Which of the lines below hold "Reports"? Please return each one.
____
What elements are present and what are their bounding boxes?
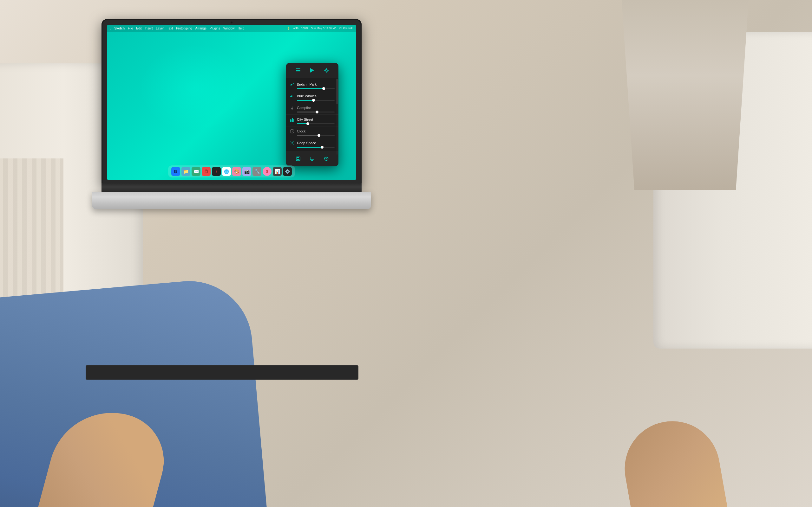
clock-slider-track[interactable] bbox=[297, 135, 335, 136]
city-slider-fill bbox=[297, 123, 308, 124]
clock-icon bbox=[289, 128, 295, 134]
deep-space-label: Deep Space bbox=[297, 141, 316, 145]
user-name: Kit Kremski bbox=[339, 26, 353, 30]
dock-icon-browser[interactable]: 🌐 bbox=[222, 167, 231, 176]
history-button[interactable] bbox=[322, 154, 331, 163]
panel-header bbox=[286, 63, 339, 78]
dock: 🖥 📁 ✉️ 🗓 ♪ 🌐 🎨 📷 🔧 S 📊 ⚙️ bbox=[168, 165, 295, 177]
zoom-level: 100% bbox=[301, 26, 308, 30]
webcam bbox=[231, 21, 233, 23]
dock-icon-files[interactable]: 📁 bbox=[182, 167, 190, 176]
svg-rect-10 bbox=[292, 119, 293, 119]
svg-rect-1 bbox=[296, 70, 300, 71]
cast-button[interactable] bbox=[308, 154, 316, 163]
laptop-base bbox=[92, 192, 371, 209]
insert-menu[interactable]: Insert bbox=[145, 26, 153, 30]
layer-menu[interactable]: Layer bbox=[156, 26, 164, 30]
sound-item-header-birds: Birds in Park bbox=[289, 81, 335, 87]
battery-icon: 🔋 bbox=[287, 26, 290, 30]
dock-icon-extra1[interactable]: 📊 bbox=[273, 167, 282, 176]
svg-point-14 bbox=[291, 141, 291, 142]
birds-icon bbox=[289, 81, 295, 87]
laptop-screen:  Sketch File Edit Insert Layer Text Pro… bbox=[107, 25, 356, 180]
city-slider-track[interactable] bbox=[297, 123, 335, 124]
whales-slider-track[interactable] bbox=[297, 100, 335, 101]
window-menu[interactable]: Window bbox=[223, 26, 235, 30]
campfire-slider-fill bbox=[297, 112, 317, 112]
sound-item-campfire[interactable]: Campfire bbox=[286, 103, 339, 115]
svg-rect-2 bbox=[296, 72, 300, 72]
space-slider-container bbox=[289, 147, 335, 148]
laptop:  Sketch File Edit Insert Layer Text Pro… bbox=[101, 19, 362, 216]
sound-item-birds[interactable]: Birds in Park bbox=[286, 79, 339, 91]
laptop-hinge bbox=[101, 183, 362, 193]
scroll-bar bbox=[337, 78, 338, 155]
whales-slider-fill bbox=[297, 100, 314, 101]
scroll-thumb[interactable] bbox=[337, 78, 338, 104]
campfire-slider-track[interactable] bbox=[297, 112, 335, 112]
svg-point-4 bbox=[325, 69, 327, 71]
birds-slider-track[interactable] bbox=[297, 88, 335, 89]
panel-footer bbox=[286, 151, 339, 166]
sound-item-city[interactable]: City Street bbox=[286, 115, 339, 126]
svg-point-16 bbox=[293, 144, 294, 145]
sound-item-header-clock: Clock bbox=[289, 128, 335, 134]
whales-slider-container bbox=[289, 100, 335, 101]
city-icon bbox=[289, 117, 295, 122]
dock-icon-tools[interactable]: 🔧 bbox=[252, 167, 261, 176]
space-slider-track[interactable] bbox=[297, 147, 335, 148]
sound-item-header-city: City Street bbox=[289, 117, 335, 122]
svg-rect-0 bbox=[296, 68, 300, 69]
save-preset-button[interactable] bbox=[294, 154, 303, 163]
keyboard-area bbox=[86, 365, 358, 380]
svg-rect-5 bbox=[290, 119, 292, 122]
svg-marker-3 bbox=[310, 68, 314, 72]
clock-slider-container bbox=[289, 135, 335, 136]
apple-menu[interactable]:  bbox=[110, 26, 111, 31]
sound-item-deep-space[interactable]: Deep Space bbox=[286, 138, 339, 150]
sound-item-whales[interactable]: Blue Whales bbox=[286, 91, 339, 103]
edit-menu[interactable]: Edit bbox=[136, 26, 142, 30]
svg-rect-22 bbox=[310, 157, 314, 160]
dock-icon-calendar[interactable]: 🗓 bbox=[202, 167, 211, 176]
city-street-label: City Street bbox=[297, 118, 313, 121]
campfire-label: Campfire bbox=[297, 106, 311, 110]
svg-point-17 bbox=[291, 144, 291, 144]
sound-item-clock[interactable]: Clock bbox=[286, 126, 339, 138]
svg-point-15 bbox=[293, 141, 293, 142]
sound-list: Birds in Park bbox=[286, 78, 339, 151]
deep-space-icon bbox=[289, 140, 295, 146]
prototyping-menu[interactable]: Prototyping bbox=[176, 26, 192, 30]
wifi-icon: WiFi bbox=[293, 26, 299, 30]
text-menu[interactable]: Text bbox=[167, 26, 173, 30]
dock-icon-art[interactable]: 🎨 bbox=[232, 167, 241, 176]
screen-highlight bbox=[139, 44, 250, 132]
sound-item-header-space: Deep Space bbox=[289, 140, 335, 146]
svg-rect-7 bbox=[293, 119, 294, 122]
dock-icon-mail[interactable]: ✉️ bbox=[192, 167, 200, 176]
campfire-slider-container bbox=[289, 112, 335, 112]
help-menu[interactable]: Help bbox=[238, 26, 244, 30]
list-view-button[interactable] bbox=[294, 66, 303, 75]
arrange-menu[interactable]: Arrange bbox=[195, 26, 207, 30]
file-menu[interactable]: File bbox=[128, 26, 133, 30]
birds-slider-fill bbox=[297, 88, 324, 89]
city-slider-container bbox=[289, 123, 335, 124]
plugins-menu[interactable]: Plugins bbox=[210, 26, 220, 30]
svg-rect-9 bbox=[291, 119, 292, 120]
dock-icon-music[interactable]: ♪ bbox=[212, 167, 221, 176]
dock-icon-extra2[interactable]: ⚙️ bbox=[283, 167, 292, 176]
clock-slider-fill bbox=[297, 135, 319, 136]
ambient-sound-panel: Birds in Park bbox=[286, 63, 339, 166]
campfire-icon bbox=[289, 105, 295, 111]
settings-button[interactable] bbox=[322, 66, 331, 75]
svg-point-18 bbox=[292, 141, 293, 142]
dock-icon-sketch[interactable]: S bbox=[263, 167, 271, 176]
play-button[interactable] bbox=[308, 66, 316, 75]
dock-icon-finder[interactable]: 🖥 bbox=[171, 167, 180, 176]
dock-icon-photos[interactable]: 📷 bbox=[242, 167, 251, 176]
clock-label: Clock bbox=[297, 129, 306, 133]
app-name-label[interactable]: Sketch bbox=[114, 26, 125, 30]
svg-point-13 bbox=[292, 142, 293, 144]
date-time: Sun May 3 19:54:46 bbox=[311, 26, 337, 30]
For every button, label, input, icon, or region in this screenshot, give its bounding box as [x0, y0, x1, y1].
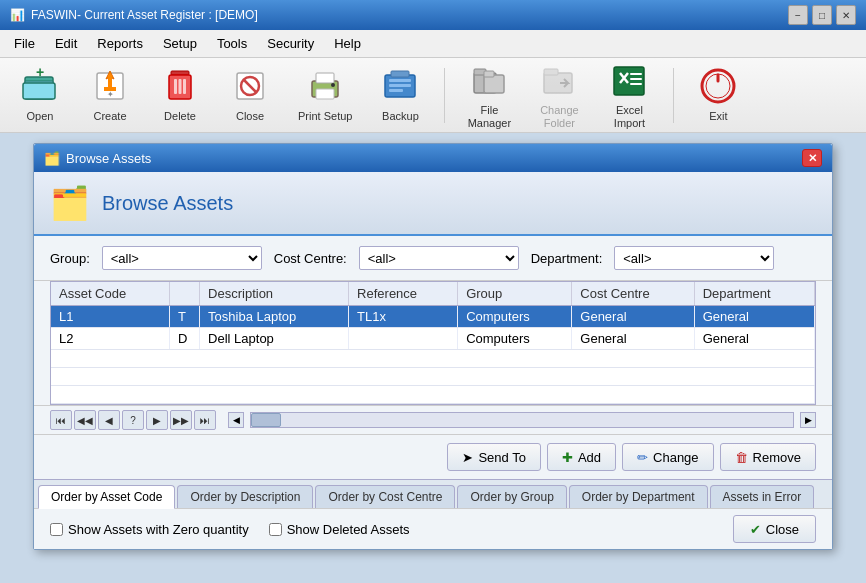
- svg-text:+: +: [36, 67, 44, 80]
- title-bar-left: 📊 FASWIN- Current Asset Register : [DEMO…: [10, 8, 258, 22]
- delete-label: Delete: [164, 110, 196, 123]
- footer-close-area: ✔ Close: [733, 515, 816, 543]
- show-deleted-assets-checkbox-label[interactable]: Show Deleted Assets: [269, 522, 410, 537]
- cell-reference: [349, 328, 458, 350]
- svg-rect-23: [389, 84, 411, 87]
- print-setup-button[interactable]: Print Setup: [290, 62, 360, 127]
- col-description: Description: [200, 282, 349, 306]
- tab-order-cost-centre[interactable]: Order by Cost Centre: [315, 485, 455, 508]
- table-row-empty-3: [51, 386, 815, 404]
- nav-next-button[interactable]: ▶: [146, 410, 168, 430]
- remove-label: Remove: [753, 450, 801, 465]
- maximize-button[interactable]: □: [812, 5, 832, 25]
- h-scroll-right-button[interactable]: ▶: [800, 412, 816, 428]
- minimize-button[interactable]: −: [788, 5, 808, 25]
- svg-rect-2: [23, 83, 55, 99]
- excel-import-label: ExcelImport: [614, 104, 645, 130]
- menu-tools[interactable]: Tools: [207, 32, 257, 55]
- add-button[interactable]: ✚ Add: [547, 443, 616, 471]
- show-zero-quantity-checkbox-label[interactable]: Show Assets with Zero quantity: [50, 522, 249, 537]
- menu-setup[interactable]: Setup: [153, 32, 207, 55]
- open-button[interactable]: + Open: [10, 62, 70, 127]
- tab-order-department[interactable]: Order by Department: [569, 485, 708, 508]
- cell-cost-centre: General: [572, 306, 694, 328]
- table-row[interactable]: L2 D Dell Laptop Computers General Gener…: [51, 328, 815, 350]
- main-area: 🗂️ Browse Assets ✕ 🗂️ Browse Assets Grou…: [0, 133, 866, 583]
- department-label: Department:: [531, 251, 603, 266]
- change-folder-button[interactable]: ChangeFolder: [529, 56, 589, 134]
- menu-security[interactable]: Security: [257, 32, 324, 55]
- svg-rect-6: [108, 75, 112, 89]
- cell-description: Toshiba Laptop: [200, 306, 349, 328]
- show-deleted-assets-checkbox[interactable]: [269, 523, 282, 536]
- cell-group: Computers: [458, 306, 572, 328]
- create-button[interactable]: ✦ Create: [80, 62, 140, 127]
- add-icon: ✚: [562, 450, 573, 465]
- nav-prev-page-button[interactable]: ◀◀: [74, 410, 96, 430]
- dialog-titlebar-left: 🗂️ Browse Assets: [44, 151, 151, 166]
- svg-point-20: [331, 83, 335, 87]
- cell-department: General: [694, 306, 814, 328]
- asset-table-container: Asset Code Description Reference Group C…: [50, 281, 816, 405]
- dialog-close-x-button[interactable]: ✕: [802, 149, 822, 167]
- nav-first-button[interactable]: ⏮: [50, 410, 72, 430]
- tab-order-group[interactable]: Order by Group: [457, 485, 566, 508]
- nav-prev-button[interactable]: ◀: [98, 410, 120, 430]
- exit-icon: [698, 66, 738, 106]
- horizontal-scrollbar[interactable]: [250, 412, 794, 428]
- tab-order-asset-code[interactable]: Order by Asset Code: [38, 485, 175, 509]
- delete-button[interactable]: Delete: [150, 62, 210, 127]
- title-bar-controls: − □ ✕: [788, 5, 856, 25]
- menu-help[interactable]: Help: [324, 32, 371, 55]
- delete-icon: [160, 66, 200, 106]
- change-button[interactable]: ✏ Change: [622, 443, 714, 471]
- close-dialog-button[interactable]: ✔ Close: [733, 515, 816, 543]
- remove-button[interactable]: 🗑 Remove: [720, 443, 816, 471]
- cell-asset-code: L2: [51, 328, 170, 350]
- svg-rect-31: [544, 69, 558, 75]
- nav-next-page-button[interactable]: ▶▶: [170, 410, 192, 430]
- send-to-button[interactable]: ➤ Send To: [447, 443, 540, 471]
- menu-edit[interactable]: Edit: [45, 32, 87, 55]
- col-flag: [170, 282, 200, 306]
- filter-row: Group: <all> Cost Centre: <all> Departme…: [34, 236, 832, 281]
- col-group: Group: [458, 282, 572, 306]
- nav-help-button[interactable]: ?: [122, 410, 144, 430]
- toolbar-separator-2: [673, 68, 674, 123]
- show-zero-quantity-checkbox[interactable]: [50, 523, 63, 536]
- menu-reports[interactable]: Reports: [87, 32, 153, 55]
- change-icon: ✏: [637, 450, 648, 465]
- footer-row: Show Assets with Zero quantity Show Dele…: [34, 508, 832, 549]
- department-select[interactable]: <all>: [614, 246, 774, 270]
- window-close-button[interactable]: ✕: [836, 5, 856, 25]
- asset-table: Asset Code Description Reference Group C…: [51, 282, 815, 404]
- dialog-title: Browse Assets: [66, 151, 151, 166]
- exit-button[interactable]: Exit: [688, 62, 748, 127]
- close-toolbar-button[interactable]: Close: [220, 62, 280, 127]
- backup-button[interactable]: Backup: [370, 62, 430, 127]
- show-deleted-assets-label: Show Deleted Assets: [287, 522, 410, 537]
- svg-rect-13: [183, 79, 186, 94]
- svg-rect-32: [614, 67, 644, 95]
- table-row[interactable]: L1 T Toshiba Laptop TL1x Computers Gener…: [51, 306, 815, 328]
- nav-last-button[interactable]: ⏭: [194, 410, 216, 430]
- menu-file[interactable]: File: [4, 32, 45, 55]
- svg-rect-19: [316, 89, 334, 99]
- create-icon: ✦: [90, 66, 130, 106]
- h-scroll-left-button[interactable]: ◀: [228, 412, 244, 428]
- tab-order-description[interactable]: Order by Description: [177, 485, 313, 508]
- svg-rect-12: [179, 79, 182, 94]
- cost-centre-label: Cost Centre:: [274, 251, 347, 266]
- cell-group: Computers: [458, 328, 572, 350]
- cell-flag: D: [170, 328, 200, 350]
- backup-label: Backup: [382, 110, 419, 123]
- svg-rect-18: [316, 73, 334, 83]
- table-row-empty-2: [51, 368, 815, 386]
- excel-import-button[interactable]: ExcelImport: [599, 56, 659, 134]
- file-manager-button[interactable]: FileManager: [459, 56, 519, 134]
- dialog-header: 🗂️ Browse Assets: [34, 172, 832, 236]
- menu-bar: File Edit Reports Setup Tools Security H…: [0, 30, 866, 58]
- cost-centre-select[interactable]: <all>: [359, 246, 519, 270]
- group-select[interactable]: <all>: [102, 246, 262, 270]
- tab-assets-in-error[interactable]: Assets in Error: [710, 485, 815, 508]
____
| Answer to this problem |
- menu-reports[interactable]: Reports: [87, 32, 153, 55]
- menu-bar: File Edit Reports Setup Tools Security H…: [0, 30, 866, 58]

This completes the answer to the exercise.